FB qualche volta offre spazio a riflessioni utili
di Silvana Biasutti
SIENA. Facebook è un luogo curioso che talvolta infastidisce con richieste e offerte, piuttosto intrusive; come quando ti chiede il numero di telefono con la pretesa di blindare la tua privacy. Persino una vecchia credulona barcollante come la sottoscritta è diventata molto scettica al riguardo (ma tra l’altro non solo nei confronti di FB!).
Tuttavia l’incalzare bulimico di FB qualche volta offre spazio a riflessioni utili, proprio perché nell’ansia (di FB) di marcarti da presso, quando sente che magari ti assenti un po’ troppo a lungo, si affretta a offrirti qualche esca, per ricondurti nel gioco; per farlo, succede che FB riproponga un ricordo – qualcosa che uno ha già postato uno o più anni prima.
È un tema caldo, quello dei social e delle deformazioni della realtà che inducono. Tuttavia ogni tanto anche queste marcature hanno risvolti interessanti e fanno riflettere su aspetti che altrimenti passerebbero inosservati o comunque sottovalutati.
Mi è accaduto l’altra mattina all’alba, quando il tintinnio del mio smartphone mi ha indotta a guardare che cosa diavolo mi voleva comunicare, nel primo dei cosiddetti giorni ‘della Merla’. Va detto che avendo intorno una famiglia numerosa e sparpagliata ed essendo di temperamento ansioso (aggravato dalle cronache quotidiane) sono attenta ai segnali del telefono.
Guardo lo schermo, e c’è FB che già all’alba mi offre un ricordo di un anno prima, ed era un pezzullo scritto per ilcittadinoonline.it il 29 gennaio 2016, titolato “Mps: perché non dev’essere un addio”.
L’ho riletto e il primo pensiero che ho avuto è stato quello di tornare a leggere la data, per sincerarmi che fosse davvero solo un anno e non molto di più il tempo trascorso da quello che avevo scritto allora.
Invece è passato solo un anno da quando scrivevo alcune considerazioni sul marchio MPS; scrivevo confortata dall’esperienza di tanti anni spesi lavorando sul tema dell’immagine di imprese e prodotti. Un lavoro con risvolti e momenti anche drammatici e delicati, come quando curavo il corporate della maggiore casa editrice italiana negli anni di cruciali cambi di proprietà.
Poiché l’immagine – contrariamente a ciò che alcuni pensano – è cosa delicata e deteriorabile; non è un’operazione di maquillage per nascondere i problemi di un’azienda, ma è il risultato della sua buona gestione, ma viene dai comportamenti corretti e trasparenti di un’azienda, degli azionisti, del management, oltre che dalla qualità dei suoi prodotti e servizi; basta poco per incrinarla, distruggendo in poco tempo il lavoro di anni, talvolta di secoli.
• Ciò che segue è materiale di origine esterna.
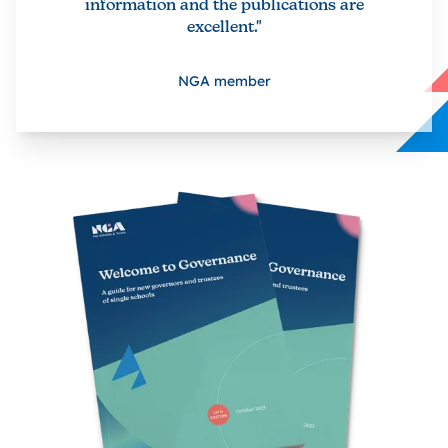
information and the publications are
excellent."
NGA member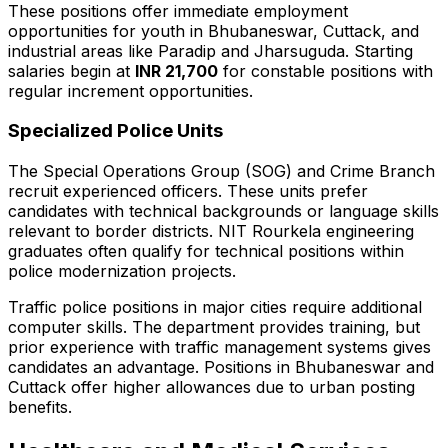
These positions offer immediate employment
opportunities for youth in Bhubaneswar, Cuttack, and
industrial areas like Paradip and Jharsuguda. Starting
salaries begin at
INR 21,700
for constable positions with
regular increment opportunities.
Specialized Police Units
The Special Operations Group (SOG) and Crime Branch
recruit experienced officers. These units prefer
candidates with technical backgrounds or language skills
relevant to border districts. NIT Rourkela engineering
graduates often qualify for technical positions within
police modernization projects.
Traffic police positions in major cities require additional
computer skills. The department provides training, but
prior experience with traffic management systems gives
candidates an advantage. Positions in Bhubaneswar and
Cuttack offer higher allowances due to urban posting
benefits.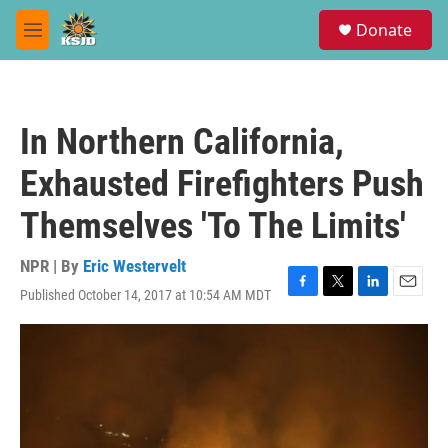
Skip to main content
S
Donate
e
M
a
e
r
n
c
u
h
In Northern California,
u
e
Exhausted Firefighters Push
r
y
Themselves 'To The Limits'
NPR | By
Eric Westervelt
Published October 14, 2017 at 10:54 AM MDT
F
T
L
E
a
w
i
m
c
i
n
a
e
t
k
i
b
t
e
l
o
e
d
o
r
I
k
n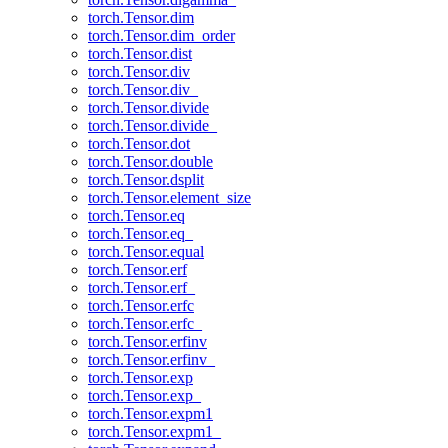
torch.Tensor.dim
torch.Tensor.dim_order
torch.Tensor.dist
torch.Tensor.div
torch.Tensor.div_
torch.Tensor.divide
torch.Tensor.divide_
torch.Tensor.dot
torch.Tensor.double
torch.Tensor.dsplit
torch.Tensor.element_size
torch.Tensor.eq
torch.Tensor.eq_
torch.Tensor.equal
torch.Tensor.erf
torch.Tensor.erf_
torch.Tensor.erfc
torch.Tensor.erfc_
torch.Tensor.erfinv
torch.Tensor.erfinv_
torch.Tensor.exp
torch.Tensor.exp_
torch.Tensor.expm1
torch.Tensor.expm1_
È arrivata FB, costringendomi a rileggere quello che scrivevo solo un anno fa, a mettermi sotto il naso il decadimento che, in un solo anno, ha colpito il marchio della più famosa banca del mondo; una banca illustre, con una reputazione addirittura poetica, legata anche alla bellezza, ai paesaggi al cui centro prosperava e alla capacità di interpretare (e finanziare) il senso senese della solidarietà.
Ma quello che ho scritto un anno fa, ora non potrebbe più essere scritto, perché quel marchio ha subito un logorio che ne ha cambiato perfino il significato: non è più un simbolo prestigioso; il suo valore attuale non si presta più a un ruolo di testimonial di tradizione e bellezza.
Ho provato un acuto senso di disagio sentendo commentare con sarcasmo l’immagine di un vino fotografato davanti al marchio della banca da una pierre volenterosa e un po’ ingenua, durante una recente manifestazione che si è tenuta a Siena.
È stato un po’ come vedere l’abito di uno stilista famoso fotografato davanti a un bel monumento in rovina: com’è possibile che tanti politici e tanti manager abbiano lasciato che ciò accadesse?!